When the method is :point
and the ref is :end
each value in the input TSeries is ascribed to the last date in each MIT in that series. The last value which comes on or before the last date in each output period is then chosen as the value for each output period.
The range of the output period is determined based on the availability of data:
- The first output period is the first period which contains at least one value from the input tseries.
- The last output period is the last period for which there are no missing input values. That is, (1) at least one input value is available, and (2) the last input value is ascribed to a date which is less than one full input period from the last date in the output period.
Example 5: method=:point
, ref=:end
(1)
ts = TSeries(2022M3, collect(3.0:10.0))
fconvert(Quarterly, ts, method=:point, ref=:end)
In this example, the output series has a value for 2022Q1 because there is an input value for that period on March 31st, 2022, which comes on or before the last day of 2022Q1. There is no value for 2022Q4 because there is are one or more full input periods which would have provided data in Q4, but for which there are no input values.
Visually, the value for each output period is taken from the last input MIT whose last day is within the output MIT. This is better illustrated by the next example.
Example 6: method=:point
, ref=:end
(2)
ts = TSeries(2022Q3{2}, collect(3.0:10.0))
fconvert(Yearly, ts, method=:point, ref=:end)
As mentioned in the example above, the value for each output period is taken from the last input MIT whose last day falls within each output MIT. Thus, the value for 2022Y comes from 2022Q4{2}, whose last day is November 31st, 2022. The value for 2023Y similarly comes from 2023Q4{3{2}. There is no value for 2025Y as there are one or more full input periods corresponding to 2024Y which do not have a value in the input series.
When the method is :point
and the ref is :begin
the approach from above is mirrored. Each value in the input TSeries is ascribed to the first date in each MIT in that series. The last value which comes on of before the first date in each output period is then chosen as the value for each output period.
The range of the output period is again determined based on the availability of data:
- The first output period is the first period for which there are no missing input values.

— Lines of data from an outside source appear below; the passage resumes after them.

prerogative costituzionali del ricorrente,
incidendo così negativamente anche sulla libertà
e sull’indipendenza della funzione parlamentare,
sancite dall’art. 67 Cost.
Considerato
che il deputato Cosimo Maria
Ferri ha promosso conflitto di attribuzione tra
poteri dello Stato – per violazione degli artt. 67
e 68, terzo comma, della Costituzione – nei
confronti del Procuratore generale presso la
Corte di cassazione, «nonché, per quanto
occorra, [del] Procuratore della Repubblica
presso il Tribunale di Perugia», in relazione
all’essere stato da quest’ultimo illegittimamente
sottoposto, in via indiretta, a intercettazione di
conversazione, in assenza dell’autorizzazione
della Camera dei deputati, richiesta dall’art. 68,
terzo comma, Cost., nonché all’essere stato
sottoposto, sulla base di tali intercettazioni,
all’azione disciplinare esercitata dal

In essence it requires a value from an input period whose first date is on or before the first date of the output period.
- The last output period is the last period for which there is an input period with a start-date on or before the start-date of the output period.
Example 7: method=:point
, ref=:begin
(1)
ts = TSeries(2022M3, collect(3.0:10.0))
fconvert(Quarterly, ts, method=:point, ref=:begin)
In this example, the output series has no value for 2022Q1 as there is no input value which is recorded on or before Jan 1st, 2022. There is an output a value for 2022Q4 as the input value from 2022M10 is recorded on of before the first day of 2022Q4, i.e. October 1st, 2022.
Visually, the value for each output period is taken from the input MIT which covers the start-date of the output MIT. This is better illustrated by the next example.
Example 8: method=:point
, ref=:begin
(2)
ts = TSeries(2022M3, collect(3.0:10.0))
fconvert(Quarterly, ts, method=:point, ref=:begin)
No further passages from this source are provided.